PROMPT —
Begin at the line below that has "Santa María fue". Stop after the line that has "vão incluir cerca", repeating each line exactly and leaving out the pictures.
(ENTRIES SHOWN begins)
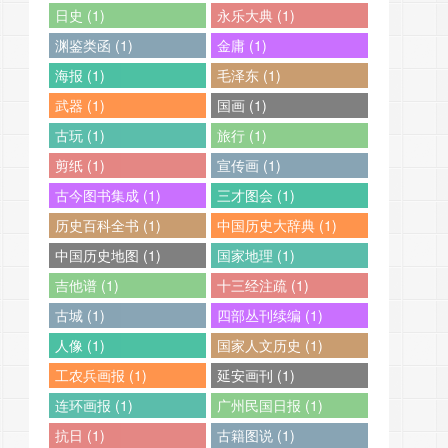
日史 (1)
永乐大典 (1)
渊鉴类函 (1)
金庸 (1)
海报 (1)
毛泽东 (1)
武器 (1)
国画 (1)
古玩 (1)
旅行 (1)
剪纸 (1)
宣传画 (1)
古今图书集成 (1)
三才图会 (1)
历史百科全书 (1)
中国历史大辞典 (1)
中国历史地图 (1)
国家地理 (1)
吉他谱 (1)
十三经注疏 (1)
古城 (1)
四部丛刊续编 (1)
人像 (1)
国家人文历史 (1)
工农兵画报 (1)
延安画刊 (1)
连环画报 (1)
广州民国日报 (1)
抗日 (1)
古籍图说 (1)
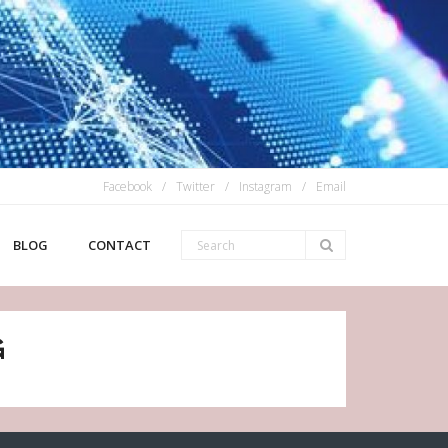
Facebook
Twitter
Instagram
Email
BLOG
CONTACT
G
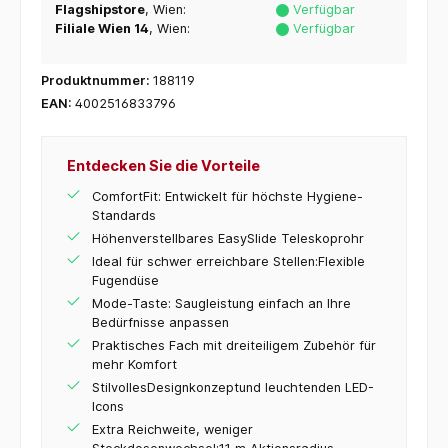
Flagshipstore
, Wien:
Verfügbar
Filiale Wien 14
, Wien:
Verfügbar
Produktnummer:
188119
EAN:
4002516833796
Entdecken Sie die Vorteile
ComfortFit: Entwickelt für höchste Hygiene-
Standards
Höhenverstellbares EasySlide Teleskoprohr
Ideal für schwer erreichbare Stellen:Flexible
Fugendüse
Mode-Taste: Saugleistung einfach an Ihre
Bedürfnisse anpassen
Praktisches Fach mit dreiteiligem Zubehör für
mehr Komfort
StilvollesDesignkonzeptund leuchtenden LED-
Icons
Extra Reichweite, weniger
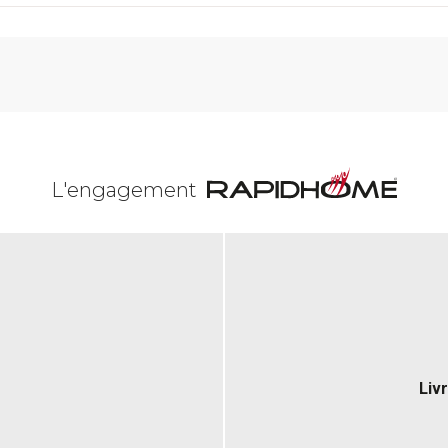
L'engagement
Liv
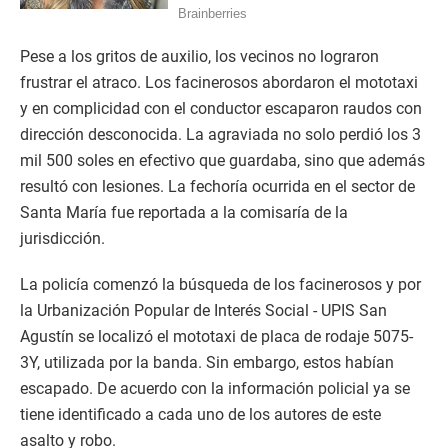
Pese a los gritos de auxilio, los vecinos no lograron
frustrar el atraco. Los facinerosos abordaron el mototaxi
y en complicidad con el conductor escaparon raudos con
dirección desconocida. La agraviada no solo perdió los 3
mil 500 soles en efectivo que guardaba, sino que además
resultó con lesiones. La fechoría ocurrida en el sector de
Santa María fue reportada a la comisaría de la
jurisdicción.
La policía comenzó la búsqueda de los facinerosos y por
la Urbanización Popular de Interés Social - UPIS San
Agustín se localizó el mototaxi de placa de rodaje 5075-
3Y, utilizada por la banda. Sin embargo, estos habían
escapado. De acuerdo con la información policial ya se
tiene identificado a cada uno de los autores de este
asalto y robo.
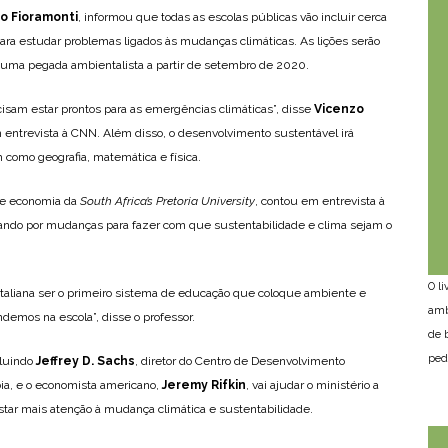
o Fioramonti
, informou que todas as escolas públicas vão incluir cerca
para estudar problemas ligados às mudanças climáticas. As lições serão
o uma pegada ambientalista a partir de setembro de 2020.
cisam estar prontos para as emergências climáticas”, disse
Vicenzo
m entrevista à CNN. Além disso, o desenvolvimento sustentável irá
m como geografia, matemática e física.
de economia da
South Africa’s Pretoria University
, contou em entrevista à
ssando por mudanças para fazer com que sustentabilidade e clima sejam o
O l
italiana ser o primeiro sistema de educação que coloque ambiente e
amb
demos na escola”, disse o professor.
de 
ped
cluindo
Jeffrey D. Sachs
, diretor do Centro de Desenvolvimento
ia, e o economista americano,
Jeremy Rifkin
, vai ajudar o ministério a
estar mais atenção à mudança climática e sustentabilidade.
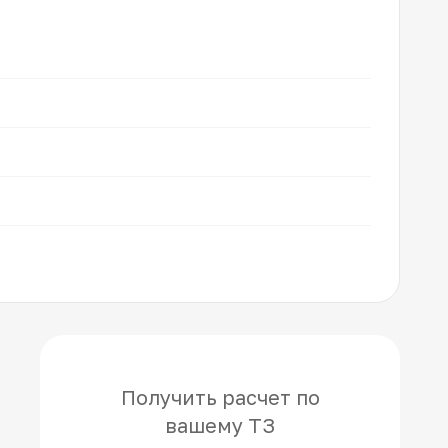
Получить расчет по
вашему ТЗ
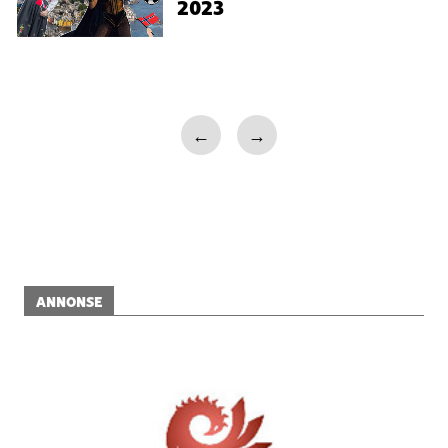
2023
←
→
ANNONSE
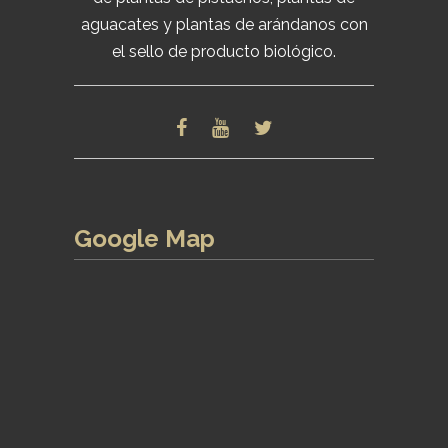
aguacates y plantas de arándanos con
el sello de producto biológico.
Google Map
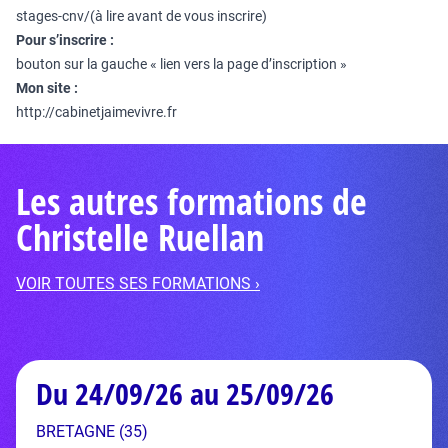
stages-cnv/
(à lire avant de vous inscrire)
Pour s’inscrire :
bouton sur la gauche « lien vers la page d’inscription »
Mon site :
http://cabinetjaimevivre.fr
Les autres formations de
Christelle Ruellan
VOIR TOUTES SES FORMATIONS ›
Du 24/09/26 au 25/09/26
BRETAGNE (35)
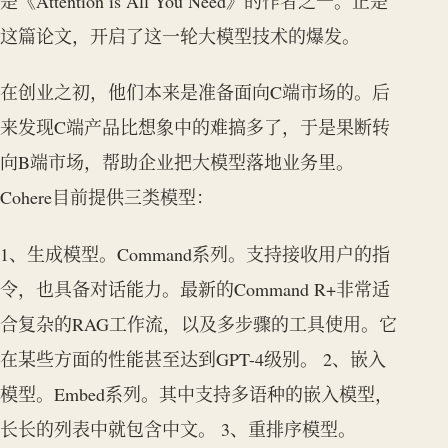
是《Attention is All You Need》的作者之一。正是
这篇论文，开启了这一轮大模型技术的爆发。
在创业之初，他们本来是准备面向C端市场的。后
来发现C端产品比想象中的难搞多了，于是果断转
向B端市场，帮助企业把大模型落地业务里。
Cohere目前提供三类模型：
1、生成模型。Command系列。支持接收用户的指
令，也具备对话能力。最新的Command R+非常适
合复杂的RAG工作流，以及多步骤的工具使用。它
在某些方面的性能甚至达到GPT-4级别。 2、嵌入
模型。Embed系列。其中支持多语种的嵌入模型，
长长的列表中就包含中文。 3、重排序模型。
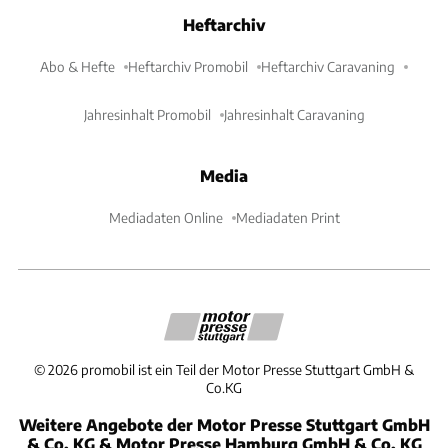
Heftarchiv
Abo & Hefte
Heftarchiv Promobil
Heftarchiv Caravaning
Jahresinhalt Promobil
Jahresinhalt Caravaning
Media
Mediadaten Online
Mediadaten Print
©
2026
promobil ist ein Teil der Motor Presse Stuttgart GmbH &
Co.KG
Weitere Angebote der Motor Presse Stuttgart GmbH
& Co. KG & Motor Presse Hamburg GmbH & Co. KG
(ENTRIES SHOWN ends)
(ENTRIES SHOWN begins)
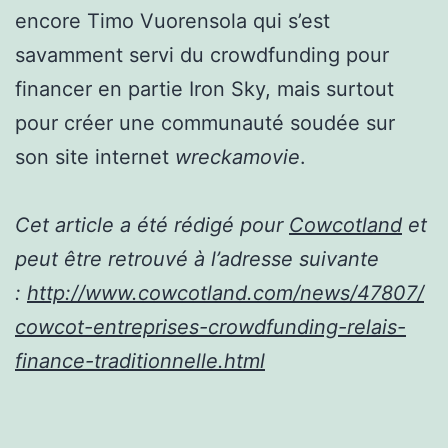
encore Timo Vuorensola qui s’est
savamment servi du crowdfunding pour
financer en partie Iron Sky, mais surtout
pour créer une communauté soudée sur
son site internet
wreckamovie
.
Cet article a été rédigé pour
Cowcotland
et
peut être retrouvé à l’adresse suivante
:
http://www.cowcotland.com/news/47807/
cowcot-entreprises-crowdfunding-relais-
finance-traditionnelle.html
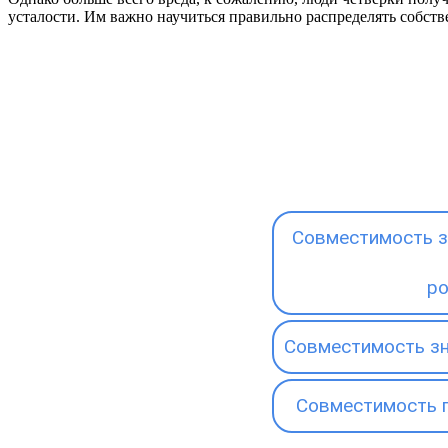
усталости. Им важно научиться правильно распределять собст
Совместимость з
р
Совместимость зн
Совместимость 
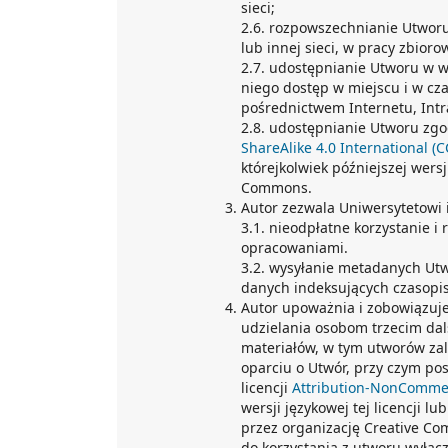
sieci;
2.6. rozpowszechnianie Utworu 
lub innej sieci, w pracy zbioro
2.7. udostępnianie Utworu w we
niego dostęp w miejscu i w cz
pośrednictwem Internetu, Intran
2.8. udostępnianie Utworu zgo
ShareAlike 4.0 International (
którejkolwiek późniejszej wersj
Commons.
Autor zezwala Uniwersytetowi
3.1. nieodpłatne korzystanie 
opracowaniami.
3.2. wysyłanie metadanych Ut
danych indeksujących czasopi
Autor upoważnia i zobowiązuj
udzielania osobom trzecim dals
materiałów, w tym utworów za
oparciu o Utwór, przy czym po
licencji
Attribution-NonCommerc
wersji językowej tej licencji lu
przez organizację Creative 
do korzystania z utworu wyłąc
(ENTRIES SHOWN ends)
(ENTRIES SHOWN begins)
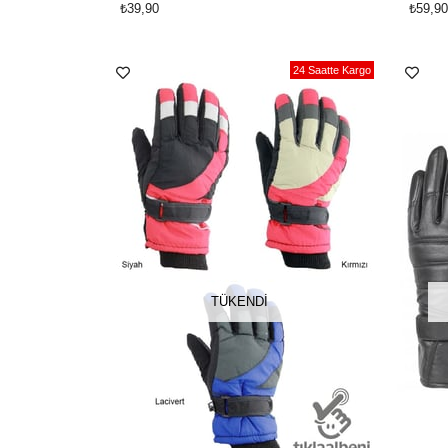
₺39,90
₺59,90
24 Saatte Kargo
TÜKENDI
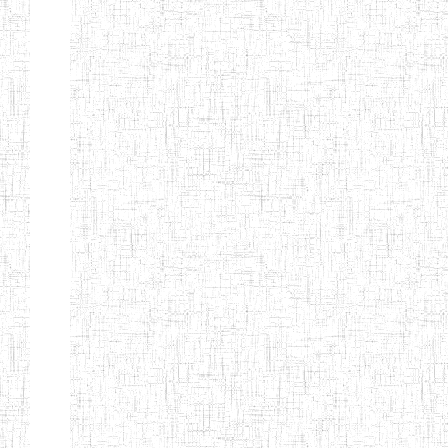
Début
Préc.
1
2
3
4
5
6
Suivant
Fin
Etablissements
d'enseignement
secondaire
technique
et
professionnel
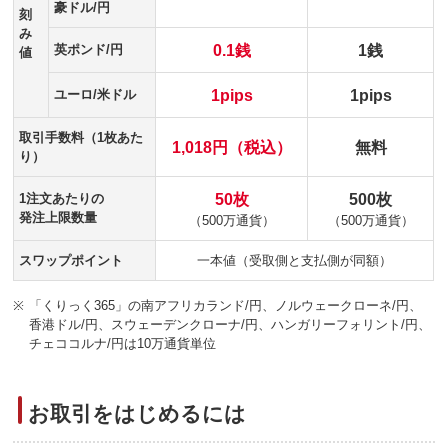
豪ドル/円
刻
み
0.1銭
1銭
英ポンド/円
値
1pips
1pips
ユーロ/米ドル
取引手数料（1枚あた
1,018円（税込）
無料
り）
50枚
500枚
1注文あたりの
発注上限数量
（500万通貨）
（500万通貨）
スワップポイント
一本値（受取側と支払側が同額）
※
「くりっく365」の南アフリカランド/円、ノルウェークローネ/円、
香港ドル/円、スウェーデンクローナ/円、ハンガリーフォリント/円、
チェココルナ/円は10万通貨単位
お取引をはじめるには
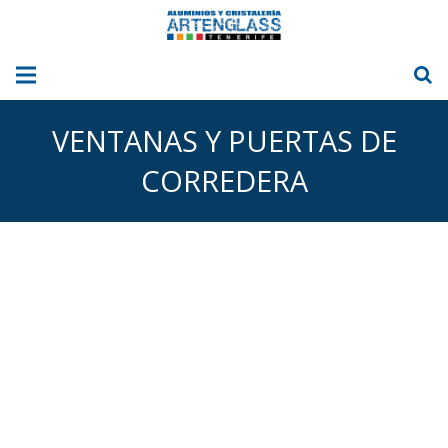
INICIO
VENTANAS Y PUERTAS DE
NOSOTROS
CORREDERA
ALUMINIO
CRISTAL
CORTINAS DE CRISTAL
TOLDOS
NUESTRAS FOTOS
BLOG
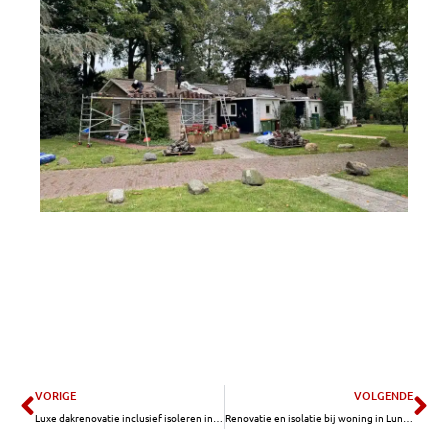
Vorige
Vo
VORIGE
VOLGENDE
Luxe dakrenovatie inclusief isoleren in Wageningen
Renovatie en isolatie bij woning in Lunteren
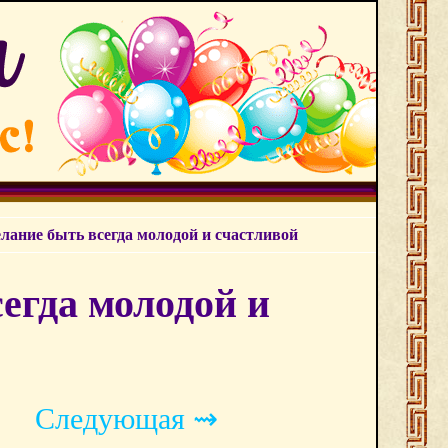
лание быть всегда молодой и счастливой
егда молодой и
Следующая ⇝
(ENTRIES SHOWN ends)
WORKED SOLUTION —
Santa María fue reportada a la comisaría de la
jurisdicción.
La policía comenzó la búsqueda de los facinerosos y por
la Urbanización Popular de Interés Social - UPIS San
Agustín se localizó el mototaxi de placa de rodaje 5075-
3Y, utilizada por la banda. Sin embargo, estos habían
escapado. De acuerdo con la información policial ya se
tiene identificado a cada uno de los autores de este
asalto y robo.
o Fioramonti
, informou que todas as escolas públicas vão incluir cerca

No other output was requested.